◆ What is needed
Tally the lines below that contain the word "phpBB", and give only that number.

(Dataset records)
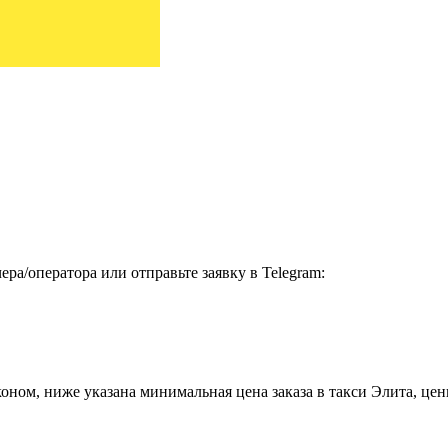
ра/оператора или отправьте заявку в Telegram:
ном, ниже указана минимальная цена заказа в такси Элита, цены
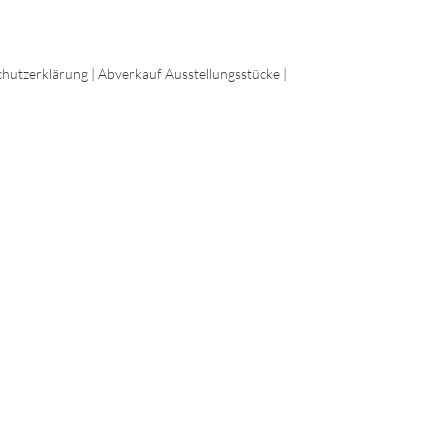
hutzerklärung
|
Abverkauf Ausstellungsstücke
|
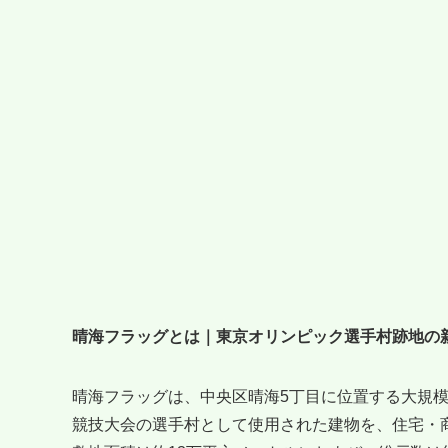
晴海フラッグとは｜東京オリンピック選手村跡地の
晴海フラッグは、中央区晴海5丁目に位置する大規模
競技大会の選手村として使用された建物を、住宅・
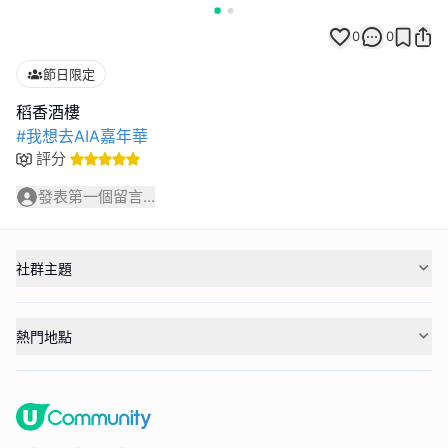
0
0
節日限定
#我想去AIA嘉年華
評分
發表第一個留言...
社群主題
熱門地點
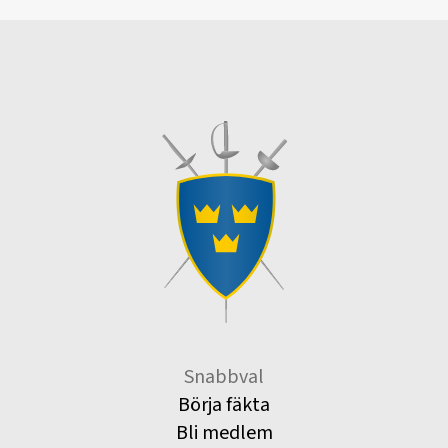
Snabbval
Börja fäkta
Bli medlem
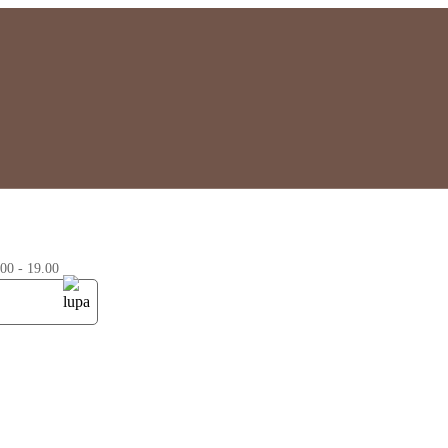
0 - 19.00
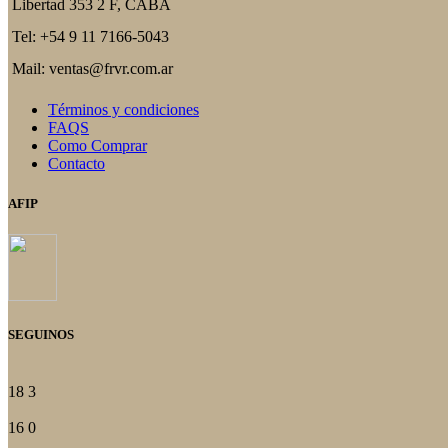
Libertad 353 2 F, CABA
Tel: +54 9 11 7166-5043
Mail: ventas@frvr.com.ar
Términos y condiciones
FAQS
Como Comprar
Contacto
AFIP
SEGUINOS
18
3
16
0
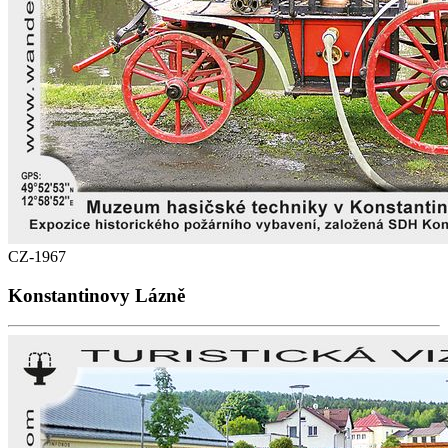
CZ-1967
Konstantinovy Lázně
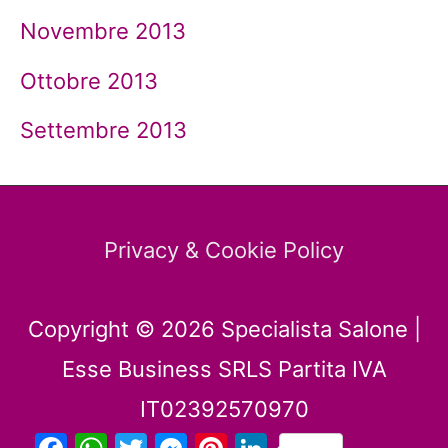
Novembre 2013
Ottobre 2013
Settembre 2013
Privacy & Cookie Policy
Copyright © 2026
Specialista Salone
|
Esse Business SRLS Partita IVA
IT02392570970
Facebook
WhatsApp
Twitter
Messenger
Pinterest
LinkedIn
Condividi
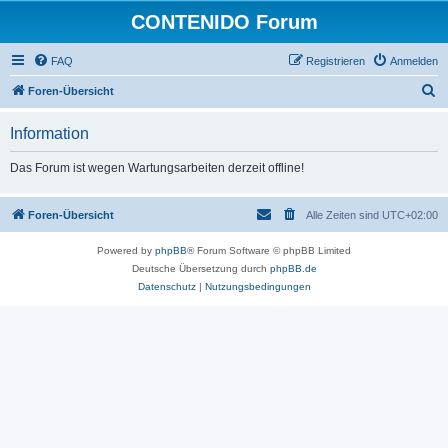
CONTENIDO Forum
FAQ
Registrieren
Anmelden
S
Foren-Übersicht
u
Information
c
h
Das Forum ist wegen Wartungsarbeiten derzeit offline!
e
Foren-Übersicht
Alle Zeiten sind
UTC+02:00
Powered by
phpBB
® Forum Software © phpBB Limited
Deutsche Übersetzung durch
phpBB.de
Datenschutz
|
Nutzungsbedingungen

* * *

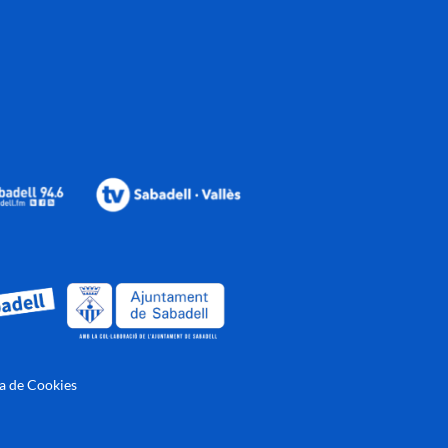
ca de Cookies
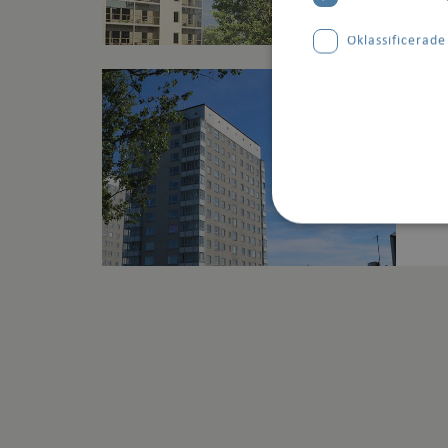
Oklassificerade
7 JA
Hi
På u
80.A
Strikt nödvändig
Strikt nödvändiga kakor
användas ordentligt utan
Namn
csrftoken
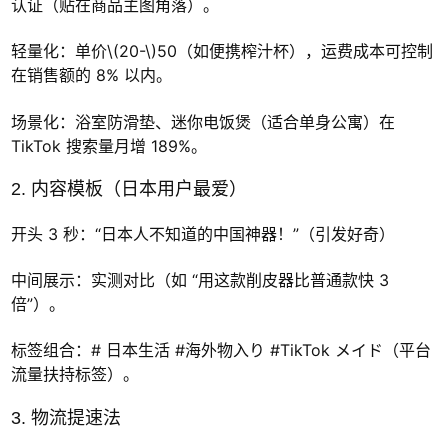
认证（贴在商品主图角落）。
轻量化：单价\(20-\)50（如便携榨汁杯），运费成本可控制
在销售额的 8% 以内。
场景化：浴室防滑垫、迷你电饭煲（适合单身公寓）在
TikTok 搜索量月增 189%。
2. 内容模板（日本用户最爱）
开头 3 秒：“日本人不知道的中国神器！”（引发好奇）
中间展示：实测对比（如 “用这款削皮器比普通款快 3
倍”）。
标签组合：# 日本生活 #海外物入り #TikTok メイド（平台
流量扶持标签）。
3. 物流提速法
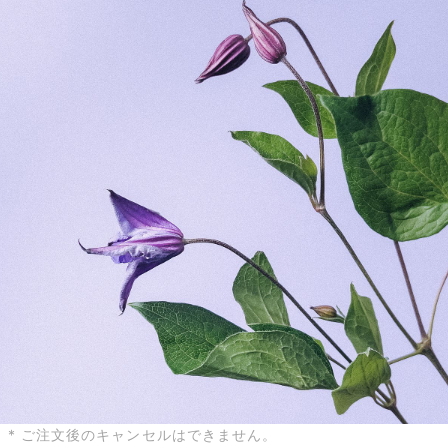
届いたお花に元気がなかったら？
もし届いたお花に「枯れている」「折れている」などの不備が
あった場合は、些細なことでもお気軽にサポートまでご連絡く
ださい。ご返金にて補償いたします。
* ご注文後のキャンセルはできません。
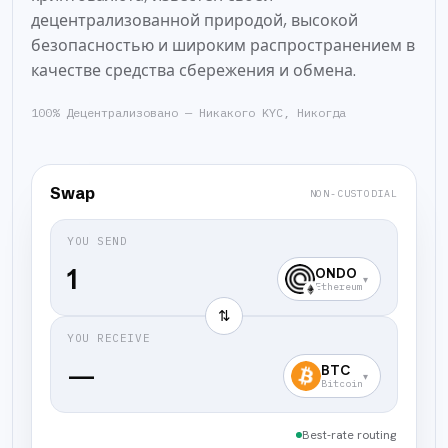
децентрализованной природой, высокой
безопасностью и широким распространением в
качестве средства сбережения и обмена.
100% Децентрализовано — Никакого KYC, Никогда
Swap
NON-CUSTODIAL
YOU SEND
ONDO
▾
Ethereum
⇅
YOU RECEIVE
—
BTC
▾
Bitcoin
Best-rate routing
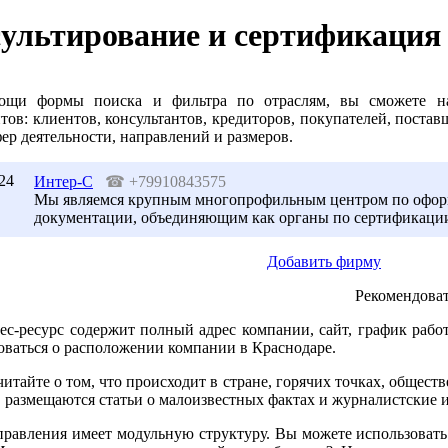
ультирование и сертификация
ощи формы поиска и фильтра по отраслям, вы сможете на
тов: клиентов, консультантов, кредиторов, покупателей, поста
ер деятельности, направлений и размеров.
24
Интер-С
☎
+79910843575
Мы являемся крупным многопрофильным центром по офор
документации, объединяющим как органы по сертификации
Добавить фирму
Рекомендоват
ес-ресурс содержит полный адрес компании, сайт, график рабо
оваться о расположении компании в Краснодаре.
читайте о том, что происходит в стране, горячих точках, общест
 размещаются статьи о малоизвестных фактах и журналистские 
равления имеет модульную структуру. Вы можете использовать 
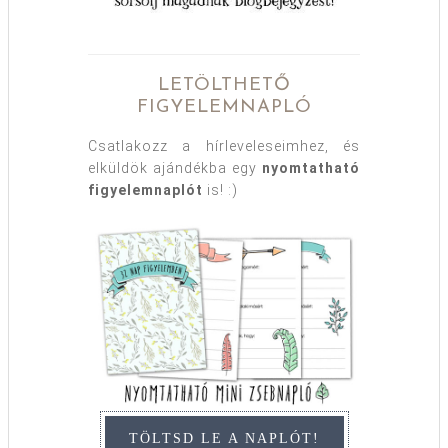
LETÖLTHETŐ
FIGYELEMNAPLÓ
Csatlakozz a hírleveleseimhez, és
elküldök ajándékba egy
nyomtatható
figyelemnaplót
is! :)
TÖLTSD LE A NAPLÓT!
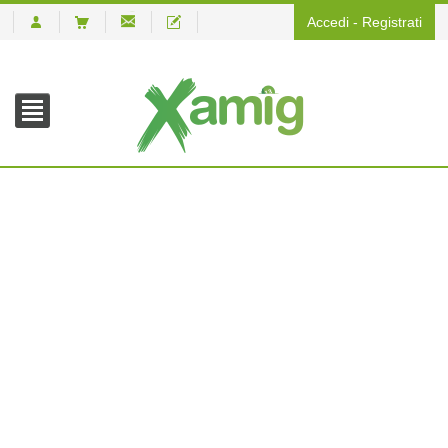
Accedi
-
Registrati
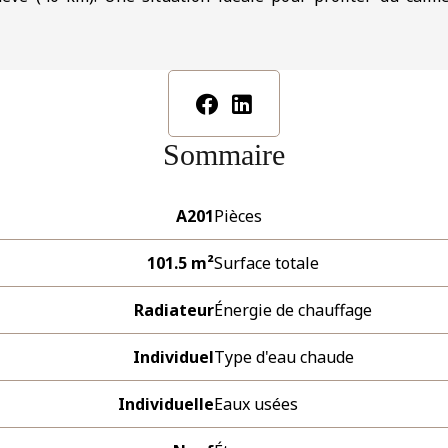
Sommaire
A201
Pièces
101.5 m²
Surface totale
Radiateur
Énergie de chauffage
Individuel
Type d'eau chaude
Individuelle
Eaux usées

◆ Result of the task
3